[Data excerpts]

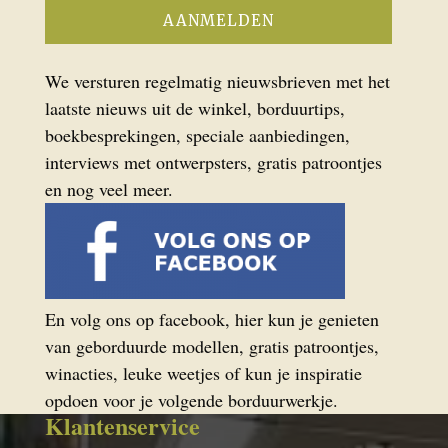
We versturen regelmatig nieuwsbrieven met het
laatste nieuws uit de winkel, borduurtips,
boekbesprekingen, speciale aanbiedingen,
interviews met ontwerpsters, gratis patroontjes
en nog veel meer.
En volg ons op facebook, hier kun je genieten
van geborduurde modellen, gratis patroontjes,
winacties, leuke weetjes of kun je inspiratie
opdoen voor je volgende borduurwerkje.
Klantenservice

What is needed
The answer must be an exact copy of the records above, with the pictures left out.

Task output
We versturen regelmatig nieuwsbrieven met het
laatste nieuws uit de winkel, borduurtips,
boekbesprekingen, speciale aanbiedingen,
interviews met ontwerpsters, gratis patroontjes
en nog veel meer.
En volg ons op facebook, hier kun je genieten
van geborduurde modellen, gratis patroontjes,
winacties, leuke weetjes of kun je inspiratie
opdoen voor je volgende borduurwerkje.
Klantenservice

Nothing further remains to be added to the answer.